An AA-Tree shows amazing good lookup performance - I have no idea why. They sometimes beat all other trees (not by far, but still enough to not be coincident)... and the removal performance is okay, however unless I'm too stupid to implement them correctly, the insert performance is really bad (it performs much more tree rotations on every insert than any other tree - even B-Trees have faster insert performance).
This leaves us with two classics, AVL and RB-Tree. They are both pretty similar but after hours of benchmarking, one thing is clear: AVL Trees definitely have better lookup performance than RB-Trees. The difference is not gigantic, but in 2/3 out of all benchmarks they will win the lookup test. Not too surprising, after all AVL Trees are more strictly balanced than RB-Trees, so they are closer to the optimal binary tree in most cases. We are not talking about a huge difference here, it is always a close race.
On the other hand RB Trees beat AVL Trees for inserts in almost all test runs and that is not such a close race. As before, that is expected. Being less strictly balanced RB Trees perform much less tree rotations on inserts compared to AVL Trees.
How about removal of nodes? Here it seems to depend a lot on the number of nodes. For small node numbers (everything less than half a million) RB Trees again own AVL Trees; the difference is even bigger than for inserts. Rather unexpected is that once the node number grows beyond a million nodes AVL Trees seems to catch up and the difference to RB Trees shrinks until they are more or less equally fast. This could be an effect of the system, though. It could have to do with memory usage of the process or CPU caching or the like.

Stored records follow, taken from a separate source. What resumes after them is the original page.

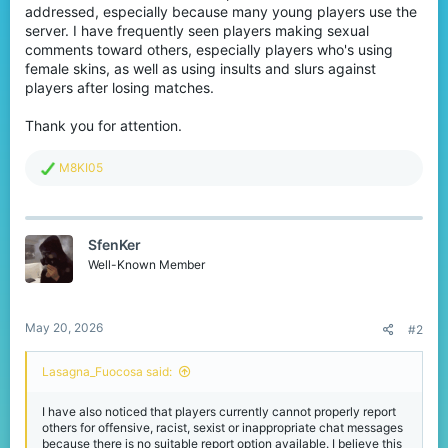
addressed, especially because many young players use the
server. I have frequently seen players making sexual
comments toward others, especially players who's using
female skins, as well as using insults and slurs against
players after losing matches.
Thank you for attention.
R
M8KI05
e
a
c
t
SfenKer
i
o
Well-Known Member
n
s
:
May 20, 2026
#2
Lasagna_Fuocosa said:
I have also noticed that players currently cannot properly report
others for offensive, racist, sexist or inappropriate chat messages
because there is no suitable report option available. I believe this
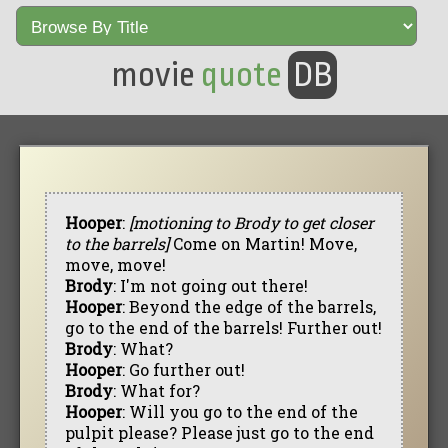
movie
quote
DB
Hooper
:
[motioning to Brody to get closer
to the barrels]
Come on Martin! Move,
move, move!
Brody
: I'm not going out there!
Hooper
: Beyond the edge of the barrels,
go to the end of the barrels! Further out!
Brody
: What?
Hooper
: Go further out!
Brody
: What for?
Hooper
: Will you go to the end of the
pulpit please? Please just go to the end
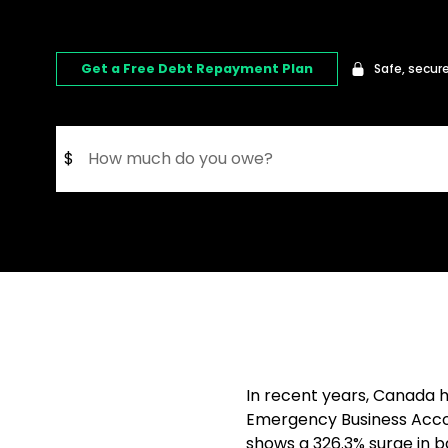
Get a Free Debt Repayment Plan
Safe, secure
$
In recent years, Canada 
Emergency Business Accou
shows a 326.3% surge in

Something that has a more negative effect on RB Trees than it has on AVL Trees and thus AVL Trees can catch up. The same effect is not observed for lookups (AVL usually faster, regardless how many nodes) and inserts (RB usually faster, regardless how many nodes).
Conclusion:
I think the fastest I can get is when using RB-Trees, since the number of lookups will only be somewhat higher than the number of inserts and deletions and no matter how fast AVL is on lookups, the overall performance will suffer from their worse insert/deletion performance.

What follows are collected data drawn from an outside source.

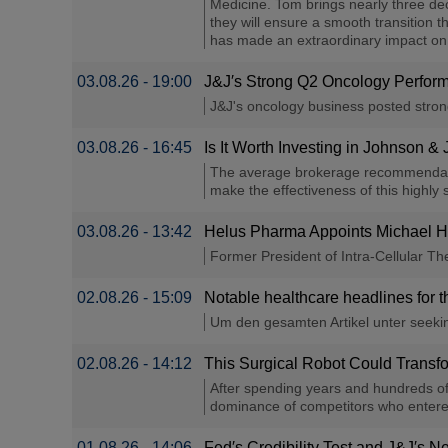
Medicine. Tom brings nearly three de
they will ensure a smooth transition 
has made an extraordinary impact on p
03.08.26 - 19:00
J&J′s Strong Q2 Oncology Perfor
J&J's oncology business posted stron
03.08.26 - 16:45
Is It Worth Investing in Johnson &
The average brokerage recommendation
make the effectiveness of this highly s
03.08.26 - 13:42
Helus Pharma Appoints Michael Ha
Former President of Intra-Cellular T
02.08.26 - 15:09
Notable healthcare headlines for 
Um den gesamten Artikel unter seeking
02.08.26 - 14:12
This Surgical Robot Could Transf
After spending years and hundreds of 
dominance of competitors who entered 
01.08.26 - 14:06
Fed′s Credibility Test and J&J′s 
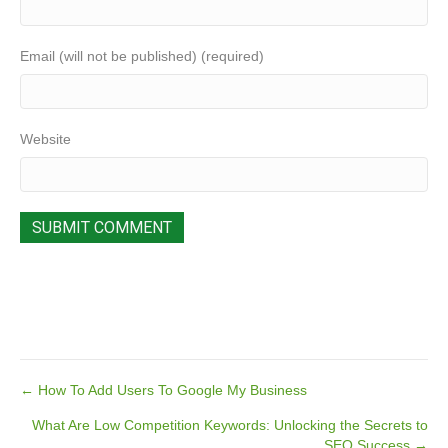
Email (will not be published) (required)
Website
Posts
← How To Add Users To Google My Business
What Are Low Competition Keywords: Unlocking the Secrets to
navigation
SEO Success →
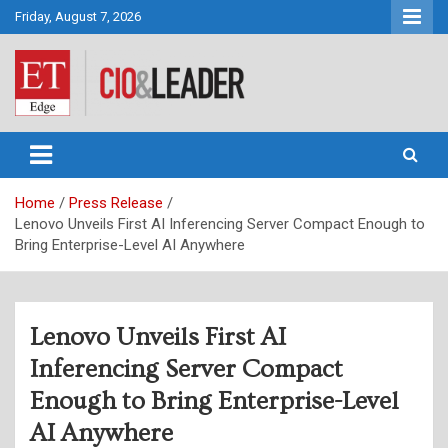
Skip
Friday, August 7, 2026
to
content
CIO&Leader
Home
Press Release
Lenovo Unveils First AI Inferencing Server Compact Enough to
Bring Enterprise-Level AI Anywhere
Lenovo Unveils First AI
Inferencing Server Compact
Enough to Bring Enterprise-Level
AI Anywhere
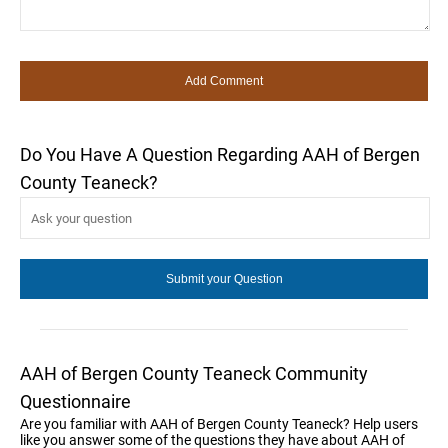
Do You Have A Question Regarding AAH of Bergen
County Teaneck?
AAH of Bergen County Teaneck Community
Questionnaire
Are you familiar with AAH of Bergen County Teaneck? Help users
like you answer some of the questions they have about AAH of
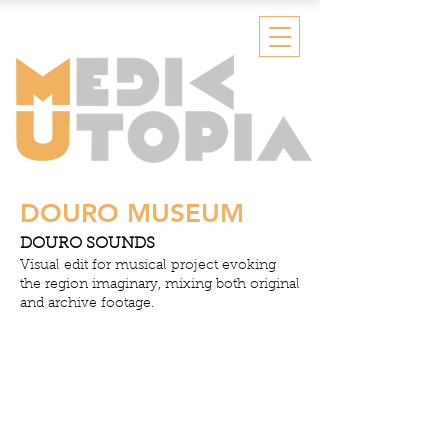
DOURO MUSEUM
DOURO SOUNDS
Visual edit for musical project evoking
the region imaginary, mixing both original
and archive footage.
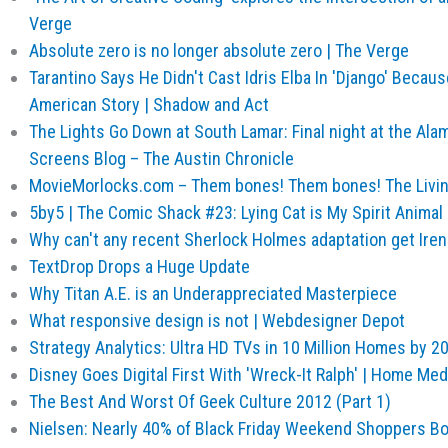
Verge
Absolute zero is no longer absolute zero | The Verge
Tarantino Says He Didn't Cast Idris Elba In 'Django' Becaus
American Story | Shadow and Act
The Lights Go Down at South Lamar: Final night at the Al
Screens Blog – The Austin Chronicle
MovieMorlocks.com – Them bones! Them bones! The Livin
5by5 | The Comic Shack #23: Lying Cat is My Spirit Animal
Why can't any recent Sherlock Holmes adaptation get Irene
TextDrop Drops a Huge Update
Why Titan A.E. is an Underappreciated Masterpiece
What responsive design is not | Webdesigner Depot
Strategy Analytics: Ultra HD TVs in 10 Million Homes by 
Disney Goes Digital First With 'Wreck-It Ralph' | Home Me
The Best And Worst Of Geek Culture 2012 (Part 1)
Nielsen: Nearly 40% of Black Friday Weekend Shoppers B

That is, unless anyone here may come up with a much better data structure that will own RB Trees big time ;-)
Create a sorted list and sort by the lower margin / start. That's easiest to implement and fast enough unless you have millions of ranges (and maybe even then).
When looking for a range, find the range where start <= position. You can use a binary search here since the list is sorted. The number is in the range if position <= end.
Since the end of any range is guaranteed to be smaller than start of the next range, you don't need to care about the end until you have found a range where the position might be contained.
All other data structures become interesting when you get intersections or you have a whole lot of ranges and when you build the structure one and query often.
A balanced, sorted tree with ranges on each node seems to be the answer.
I can't prove it's optimal, but if I were you I wouldn't look any further.
If the total range of numbers is low, and you have enough memory, you could create a huge table with all the numbers.
For example, if you have one million of numbers, you can create a table that references the range object.
As an alternative to O(log n) balanced binary search trees (BST), you could consider building a bitwise (compressed) trie. I.e. a prefix tree on the bits of the numbers you're storing.
This gives you O(w)-search, insert and delete performance; where w = number of bits (e.g. 32 or 64 minus whatever power of 2 your ranges were based on).
Not saying that it'll perform better or worse, but it seems like a true alternative in the sense it is different from BST but still has good theoretic performance and allows for predecessor queries just like BST.